When it comes to people with amputations, the Iraq war stands out for one reason. At the time of Weisskopf’s injury, 3 percent of the 2,230 wounded in action had lost at least one limb, twice the rate of all previous wars except Vietnam, he wrote in his book. In other words, soldiers who would have died from traumatic injuries were now surviving, due in large part to Kevlar vests and quicker and more advanced treatment on the field.


Certainly, that was the case for those on Ward 57, the so-called Amputee Alley, where almost all these traumatically injured bodies landed. Weisskopf was an anomaly as a civilian. Professional and family connections, he said, got him admitted to the Army’s then-flagship medical center. (The original Walter Reed closed in 2011, and services are now provided at a new Walter Reed facility in Bethesda, Md.)


“The greatest blessing of Walter Reed was being in a community of amputees,” he said.


As Weisskopf talked with OT students, he offered a unique perspective — the journalist outsider as well as the injured blood brother.

Sebastian Collazo, 22, of Hamilton, N.J., said Weisskopf’s talk was “eye-opening” and made him realize that seemingly small details matter. Consider shaking hands. Most of us extend a right hand, but that forces Weisskopf to reach around awkwardly with his left hand. Offering a left hand is more thoughtful, Weisskopf said.

“I have never experienced working with a person who had an amputation,” Collazo said, “but he gave good insight on how to approach and treat them as normally as possible.”

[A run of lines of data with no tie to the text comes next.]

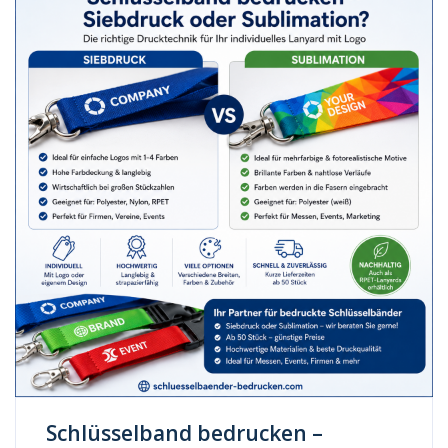
Schlüsselband bedrucken –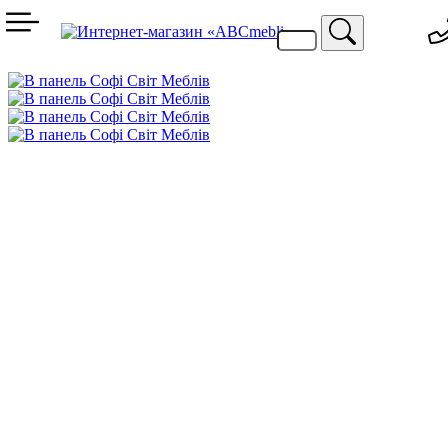
099 744 94 29
067 424 25 20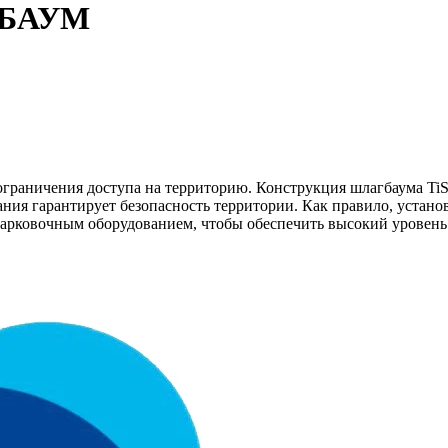
БАУМ
граничения доступа на территорию. Конструкция шлагбаума TiSO
ания гарантирует безопасность территории. Как правило, устан
с парковочным оборудованием, чтобы обеспечить высокий уровен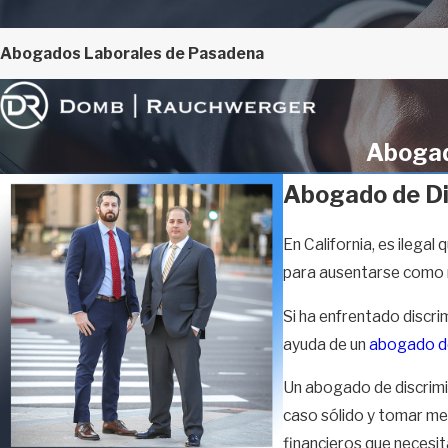
Abogados Laborales de Pasadena
Abogad
Abogado de Di
En California, es ilega
para ausentarse como 
Si ha enfrentado discri
ayuda de un
abogado de
Un abogado de discrimi
caso sólido y tomar me
financieros que necesit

Occupational therapy’s biggest value, perhaps, is its pragmatic approach, Weisskopf said. Adaptive equipment and tricks abound to help people with amputations do everyday tasks. Elastic shoelaces help the one-armed tie their shoes. Teeth aid in hanging up a jacket. But some things can prove impossible. Weisskopf’s wife still has to cut up his steak.


“OT gave you hope,” he said, “because they came up with effective strategies.”


Besides his traumatic injury, Weisskopf also struggled with the label of hero. “I had always wanted to be a hero, the guy who defended the weak or drove in the game-winning run,” he wrote in “Blood Brothers.” But Weisskopf was ambivalent about his actions in Iraq. “I continued to be haunted by the question of intent. Did I act out of pure reflex or purposely grab the grenade to protect everyone?”


Unlike many of the soldiers, he found no solace in sacrifice. Weisskopf said he questioned the purpose of the war when Iraq’s weapons of mass destruction failed to materialize. He wasn’t fighting for a patriotic cause. But in the end, Weisskopf said he came to realize that the reason for his actions mattered less than the result: Lives were saved.


“It’s a rare privilege to point to people that you saved, whatever motivated me to do that,” he said.


For U.S. Navy veteran and Alvernia freshman Matthew James Walsh, 26, of Reading, Weisskopf is without a doubt a hero, but for another reason.


“I find the true measure of his courage in his ability to continue on in spite of losing his hand,” said Walsh, who is studying business management after serving two tours of duty in Asia. “His actions in the Humvee were laudable. But his courage to persevere in his rehabilitation and to give voice to the unheard are what earned him my respect. The latter actions are those that I would deem heroic.”

Lini S. Kadaba, a journalist based in Newtown Square, Pa., is a frequent contributor to Alvernia Magazine.